Sottosegretario, lei conosce il lavoro della cooperativa?
«Proprio una decina di giorni fa durante una manifestazione a Ravello mi sono imbattuta in questa esperienza che reputo straordinaria. Anzi proprio lì, prima che scoppiasse il caso di questi giorni, ho conosciuto padre Antonio Loffredo e con lui mi sono fatta avanti e resa disponibile».
 
Per cosa?
«Per dare una mano. Come sottosegretario ai Beni culturali mi sono offerta di dare un aiuto proprio perché sono stata rapita dalla bellezza e dalla riuscita di questo progetto. Un'esperienza che non è da valutare solamente in termini economici ma sopratutto dal punto di vista sociale: il lavoro per questi 54 ragazzi è anzitutto un riscatto. E non deve andare perduto».

E invece è arrivata una richiesta formale della Commissione pontificia per avere indietro significative risorse. E così tutto rischia di andare a gambe all'aria.
«La cifra è alta e rischia di dare una batosta a musei molto più blasonati, figuriamoci a una cooperativa sociale. No, non può accadere».

L'appello ha raggiunto quasi 40mila adesioni: lei ha firmato?
«Certo. Appena ho saputo ho dato subito la mia adesione. Una cosa che ho fatto con il cuore perché credo come un progetto culturale del genere non può misurarsi e valutarsi solo con cifre economiche».

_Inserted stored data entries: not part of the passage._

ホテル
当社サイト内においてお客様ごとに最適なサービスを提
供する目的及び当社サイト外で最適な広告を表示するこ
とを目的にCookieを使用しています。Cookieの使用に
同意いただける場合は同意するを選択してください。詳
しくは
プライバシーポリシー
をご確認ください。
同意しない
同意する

Ma si stopperà tutto, purtroppo.
«Sarebbe un vero crimine per un progetto che ha cambiato la vita a molte persone e ad un intero quartiere. E capisco la loro protesta».

Pensa che si muoverà anche qualche suo collega di governo?
«Non lo so. Io, però, non mi sono fermata alla petizione e sto scrivendo una lettera alla Santa Sede per chiedere un passo indietro o comunque una ridiscussione di un vecchio accordo con i referenti della cooperativa napoletana. E mi farò promotore anche con i miei colleghi del governo affinché si possa fare qualcosa».

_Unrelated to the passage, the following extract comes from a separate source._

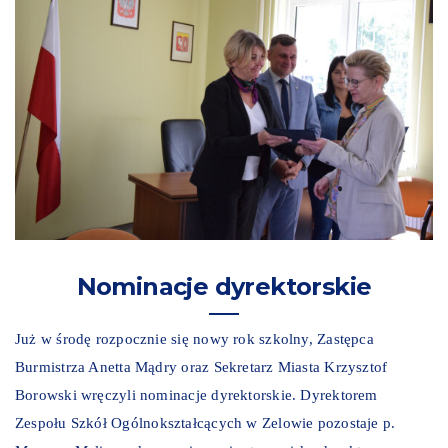
Nominacje dyrektorskie
Już w środę rozpocznie się nowy rok szkolny, Zastępca
Burmistrza Anetta Mądry oraz Sekretarz Miasta Krzysztof
Borowski wręczyli nominacje dyrektorskie. Dyrektorem
Zespołu Szkół Ogólnokształcących w Zelowie pozostaje p.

Una strada in salita se gli accordi firmati prevedono la metà degli introiti come per tutte le Catacombe.
«È vero ma mi appello alla sensibilità di Papa Francesco e della Santa Sede perché alla luce di quello che è stato fatto si rivedano le richieste fatte nei giorni scorsi. Non conosco gli incassi della cooperativa ma credo occorra guardare ad altri risvolti. Si dà lavoro a 40 persone che, in questo modo, si sono viste garantire, dopo magari un passato difficile, un ascensore sociale che altrimenti non avrebbero avuto. No, non si può permettere la chiusura: sarebbe comunque un crimine. E la gestione di Napoli non può essere equiparata a quelle dei siti di Roma».

Infatti padre Antonio Loffredo, il parroco della Sanità e ideatore del progetto, è molto amareggiato.
«Immagino. Ho visto con quanta gioia raccontava di questo lavoro che ha cambiato il volto del quartiere. E se gli avevo promesso il mio aiuto prima di questa vicenda, a maggior ragione lo garantirò dopo quello che è accaduto. Ma sono fiduciosa che dalla Santa Sede ci sarà un ripensamento».